(Data to process)

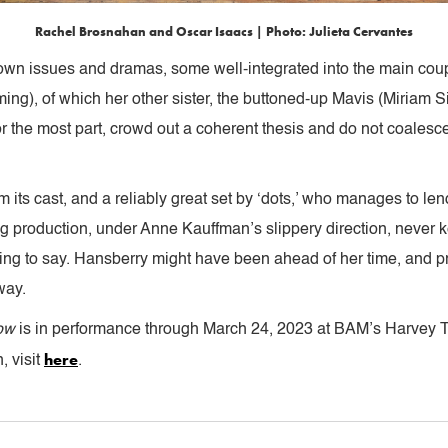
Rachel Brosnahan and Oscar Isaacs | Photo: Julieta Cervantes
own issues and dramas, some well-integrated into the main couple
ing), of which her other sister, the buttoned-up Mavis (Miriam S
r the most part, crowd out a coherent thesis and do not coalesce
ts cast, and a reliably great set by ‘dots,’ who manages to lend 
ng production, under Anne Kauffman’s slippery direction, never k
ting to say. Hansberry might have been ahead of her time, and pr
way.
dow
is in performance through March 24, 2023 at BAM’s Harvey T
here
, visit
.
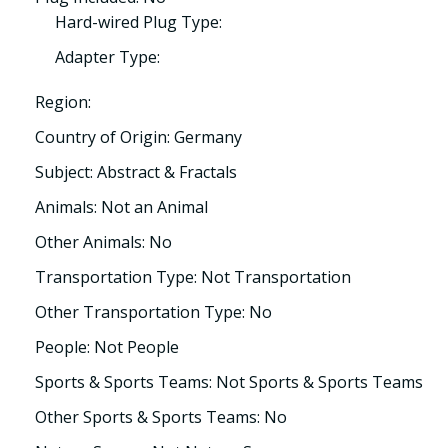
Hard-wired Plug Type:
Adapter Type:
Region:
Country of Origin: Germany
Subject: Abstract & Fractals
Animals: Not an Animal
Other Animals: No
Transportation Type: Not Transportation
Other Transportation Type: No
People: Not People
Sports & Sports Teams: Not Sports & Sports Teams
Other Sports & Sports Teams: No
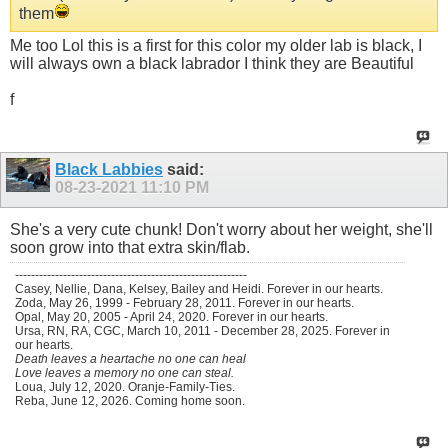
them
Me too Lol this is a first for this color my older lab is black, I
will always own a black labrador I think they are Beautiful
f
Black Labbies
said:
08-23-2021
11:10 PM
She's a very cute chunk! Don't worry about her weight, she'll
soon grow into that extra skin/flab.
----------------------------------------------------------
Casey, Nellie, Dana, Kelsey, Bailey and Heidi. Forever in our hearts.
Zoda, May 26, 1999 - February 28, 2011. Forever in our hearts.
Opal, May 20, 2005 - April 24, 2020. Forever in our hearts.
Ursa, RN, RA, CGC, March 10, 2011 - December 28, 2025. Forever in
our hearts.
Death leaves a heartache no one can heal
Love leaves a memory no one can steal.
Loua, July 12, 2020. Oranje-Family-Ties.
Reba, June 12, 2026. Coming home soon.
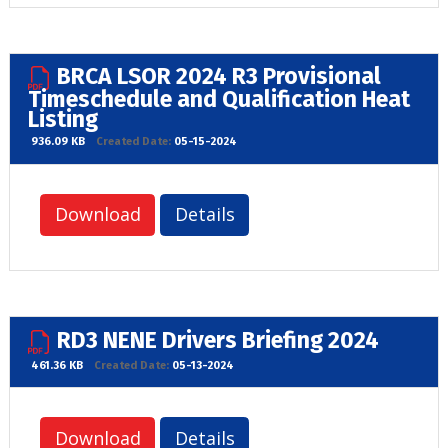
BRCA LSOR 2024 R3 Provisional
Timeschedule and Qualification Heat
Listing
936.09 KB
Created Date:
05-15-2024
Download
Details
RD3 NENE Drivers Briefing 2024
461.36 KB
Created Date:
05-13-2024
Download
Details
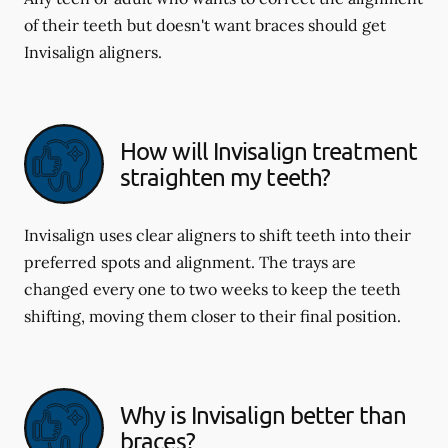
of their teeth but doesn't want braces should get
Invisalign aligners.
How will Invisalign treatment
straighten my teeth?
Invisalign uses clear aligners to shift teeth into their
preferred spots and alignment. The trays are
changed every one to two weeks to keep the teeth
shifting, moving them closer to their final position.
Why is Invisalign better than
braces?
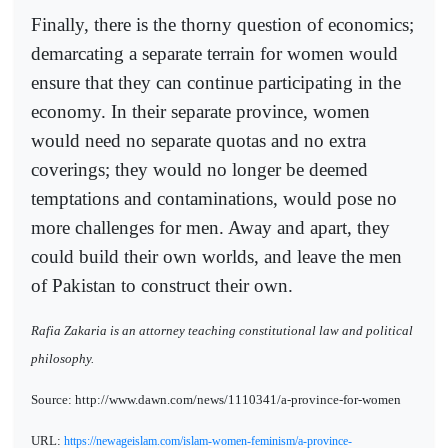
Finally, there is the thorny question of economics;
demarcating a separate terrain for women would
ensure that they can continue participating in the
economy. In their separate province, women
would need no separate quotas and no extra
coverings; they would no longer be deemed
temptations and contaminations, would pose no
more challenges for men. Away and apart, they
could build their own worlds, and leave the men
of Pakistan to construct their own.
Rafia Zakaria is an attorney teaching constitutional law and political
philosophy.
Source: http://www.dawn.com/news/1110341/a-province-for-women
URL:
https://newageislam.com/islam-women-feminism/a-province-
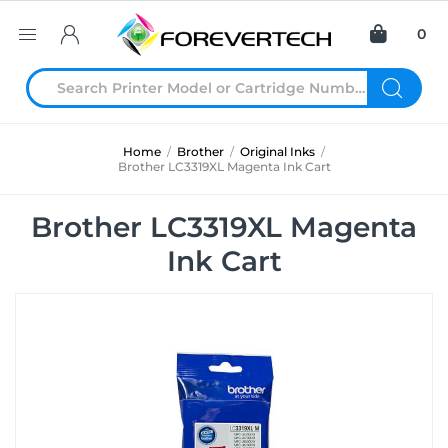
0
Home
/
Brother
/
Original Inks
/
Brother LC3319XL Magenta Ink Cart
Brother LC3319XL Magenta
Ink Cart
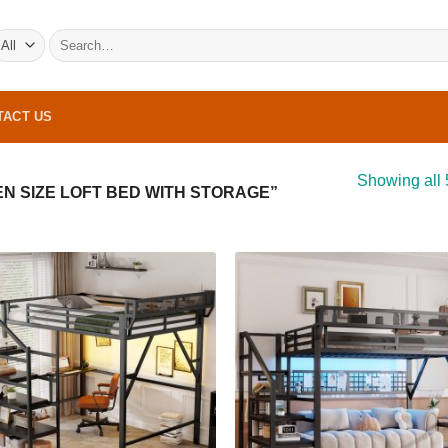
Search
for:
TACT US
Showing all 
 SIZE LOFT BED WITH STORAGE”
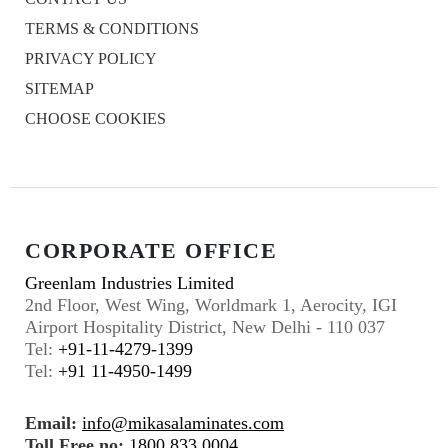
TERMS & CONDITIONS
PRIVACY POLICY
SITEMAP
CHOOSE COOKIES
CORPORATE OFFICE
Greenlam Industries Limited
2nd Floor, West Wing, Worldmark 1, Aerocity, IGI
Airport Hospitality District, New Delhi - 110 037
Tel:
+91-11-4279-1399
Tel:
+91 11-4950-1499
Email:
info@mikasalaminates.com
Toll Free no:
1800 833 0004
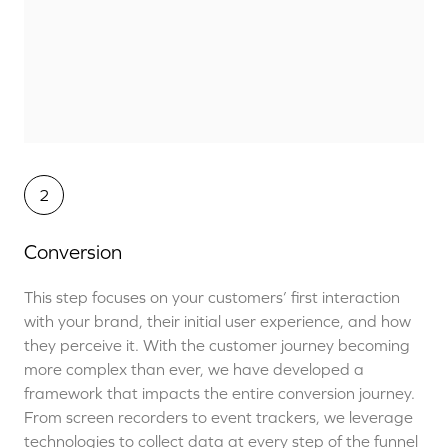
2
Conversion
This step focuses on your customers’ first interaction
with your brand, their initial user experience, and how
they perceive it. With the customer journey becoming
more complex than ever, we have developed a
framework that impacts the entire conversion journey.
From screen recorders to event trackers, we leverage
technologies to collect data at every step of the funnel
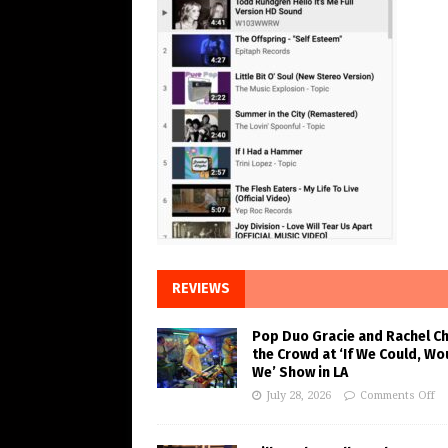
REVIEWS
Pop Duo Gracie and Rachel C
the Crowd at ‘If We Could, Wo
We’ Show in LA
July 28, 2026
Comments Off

(End Data to process)
(Data to process)

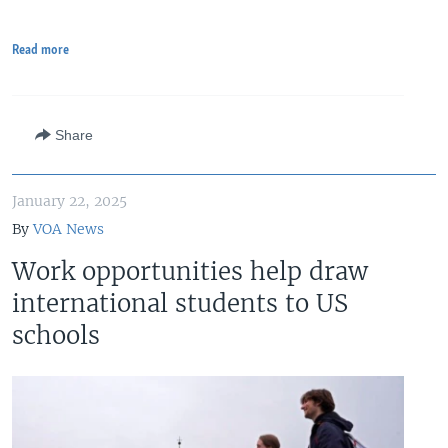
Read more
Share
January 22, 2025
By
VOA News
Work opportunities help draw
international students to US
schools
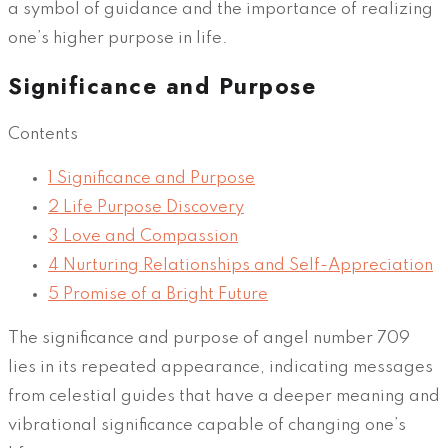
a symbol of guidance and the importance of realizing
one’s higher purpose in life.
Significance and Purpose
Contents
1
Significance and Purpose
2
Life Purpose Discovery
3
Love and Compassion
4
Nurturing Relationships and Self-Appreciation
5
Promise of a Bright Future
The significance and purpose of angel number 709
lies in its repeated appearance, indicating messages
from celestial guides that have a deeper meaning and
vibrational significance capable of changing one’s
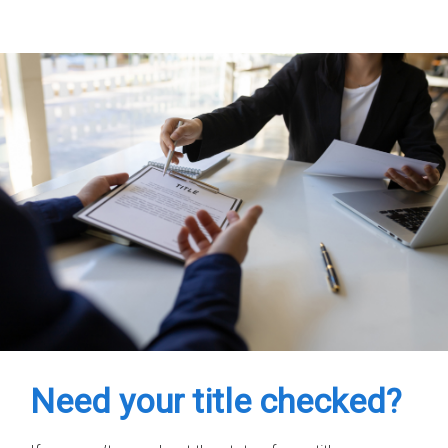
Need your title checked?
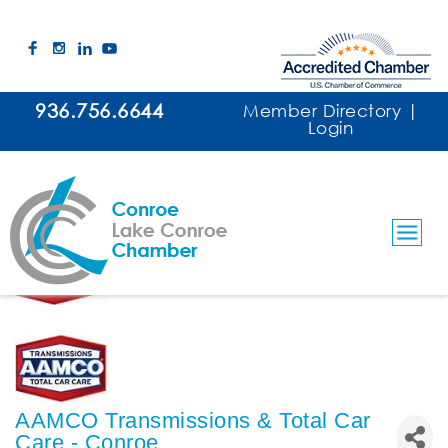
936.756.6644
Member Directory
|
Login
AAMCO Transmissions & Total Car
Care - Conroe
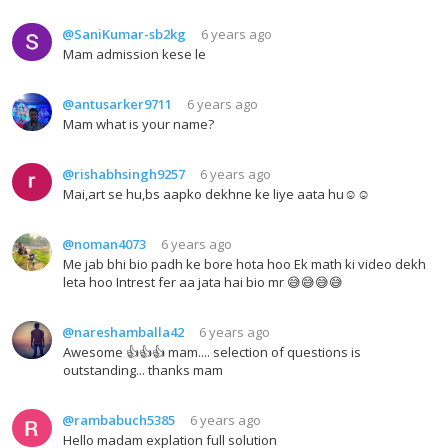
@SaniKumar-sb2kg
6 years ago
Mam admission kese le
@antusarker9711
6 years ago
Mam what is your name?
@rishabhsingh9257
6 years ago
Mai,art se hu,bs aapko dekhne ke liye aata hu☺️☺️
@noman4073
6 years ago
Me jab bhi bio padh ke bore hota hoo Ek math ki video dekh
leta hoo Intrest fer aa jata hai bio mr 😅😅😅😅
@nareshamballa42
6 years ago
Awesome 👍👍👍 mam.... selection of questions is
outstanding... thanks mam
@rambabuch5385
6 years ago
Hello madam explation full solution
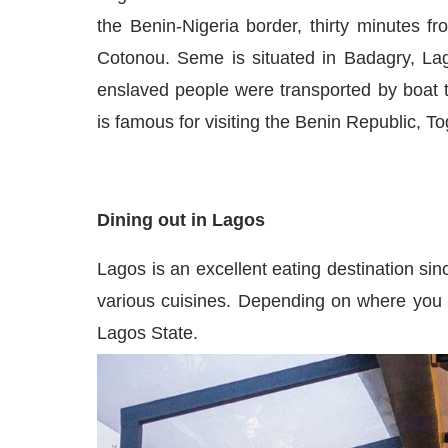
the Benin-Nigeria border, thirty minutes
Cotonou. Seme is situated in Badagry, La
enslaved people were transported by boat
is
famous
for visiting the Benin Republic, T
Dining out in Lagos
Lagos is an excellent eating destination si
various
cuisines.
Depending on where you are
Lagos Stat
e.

(End Data to process)
(Data to process)

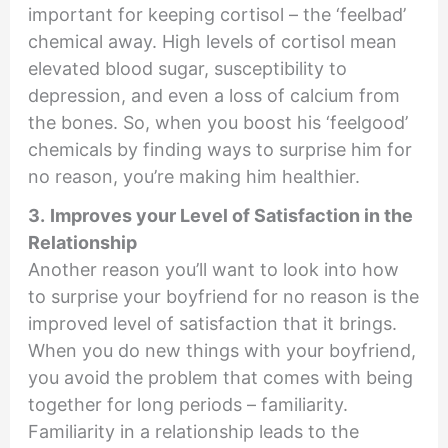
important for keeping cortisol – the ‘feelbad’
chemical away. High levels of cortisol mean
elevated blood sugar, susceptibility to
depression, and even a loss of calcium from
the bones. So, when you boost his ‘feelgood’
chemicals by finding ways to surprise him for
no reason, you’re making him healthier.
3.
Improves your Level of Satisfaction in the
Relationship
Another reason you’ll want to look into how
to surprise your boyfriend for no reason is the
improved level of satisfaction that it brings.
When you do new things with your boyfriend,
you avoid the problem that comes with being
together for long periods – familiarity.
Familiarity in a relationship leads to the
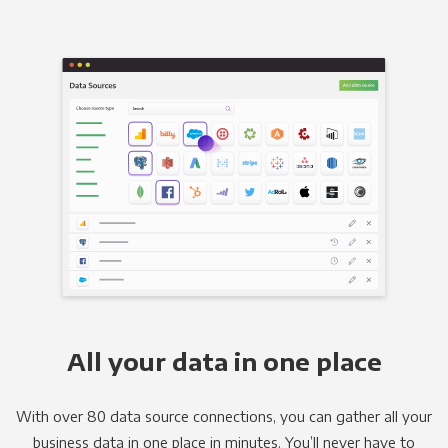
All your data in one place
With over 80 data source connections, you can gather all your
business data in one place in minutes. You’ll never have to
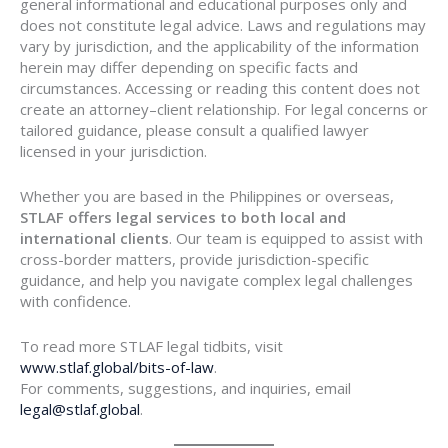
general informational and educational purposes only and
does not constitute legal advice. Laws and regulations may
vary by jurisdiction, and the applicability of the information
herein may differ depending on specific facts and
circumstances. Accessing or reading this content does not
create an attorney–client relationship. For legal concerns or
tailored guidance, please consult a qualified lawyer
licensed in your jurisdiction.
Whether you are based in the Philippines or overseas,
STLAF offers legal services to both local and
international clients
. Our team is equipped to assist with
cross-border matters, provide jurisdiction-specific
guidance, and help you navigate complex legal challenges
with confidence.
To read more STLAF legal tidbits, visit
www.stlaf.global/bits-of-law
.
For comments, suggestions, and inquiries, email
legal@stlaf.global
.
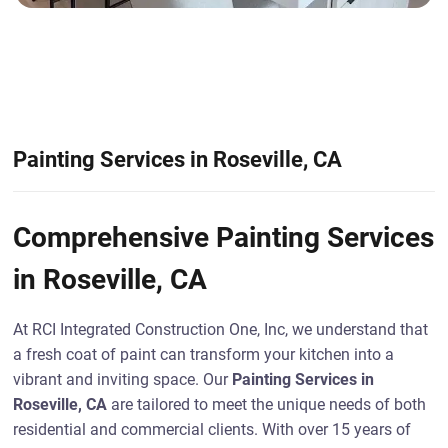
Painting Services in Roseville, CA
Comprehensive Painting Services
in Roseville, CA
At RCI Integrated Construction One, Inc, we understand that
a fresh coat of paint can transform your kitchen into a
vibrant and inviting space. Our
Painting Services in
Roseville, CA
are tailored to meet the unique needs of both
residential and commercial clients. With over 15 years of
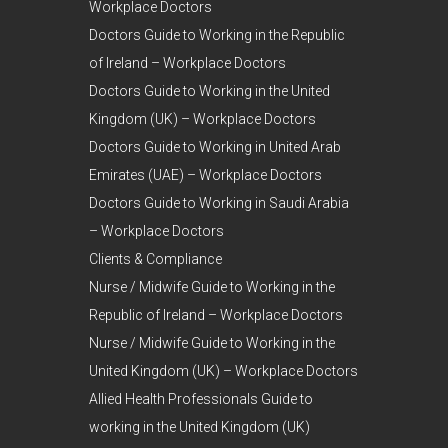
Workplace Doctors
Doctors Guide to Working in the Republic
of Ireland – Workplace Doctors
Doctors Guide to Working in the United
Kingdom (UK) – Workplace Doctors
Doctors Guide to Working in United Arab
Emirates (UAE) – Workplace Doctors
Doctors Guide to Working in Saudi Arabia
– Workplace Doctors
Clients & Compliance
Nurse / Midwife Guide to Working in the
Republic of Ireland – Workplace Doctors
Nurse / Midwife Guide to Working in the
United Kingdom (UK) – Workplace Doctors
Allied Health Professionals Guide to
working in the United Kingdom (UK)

(End Data to process)

Write out the lines above from the one with "Rachel Brosnahan and" through the one with "Other Transportation Type: No", ends included, exactly; no picture goes in.

Rachel Brosnahan and Oscar Isaacs | Photo: Julieta Cervantes
own issues and dramas, some well-integrated into the main couple
ing), of which her other sister, the buttoned-up Mavis (Miriam S
r the most part, crowd out a coherent thesis and do not coalesce
ts cast, and a reliably great set by ‘dots,’ who manages to lend 
ng production, under Anne Kauffman’s slippery direction, never k
ting to say. Hansberry might have been ahead of her time, and pr
way.
dow
is in performance through March 24, 2023 at BAM’s Harvey T
here
, visit
.
Hard-wired Plug Type:
Adapter Type:
Region:
Country of Origin: Germany
Subject: Abstract & Fractals
Animals: Not an Animal
Other Animals: No
Transportation Type: Not Transportation
Other Transportation Type: No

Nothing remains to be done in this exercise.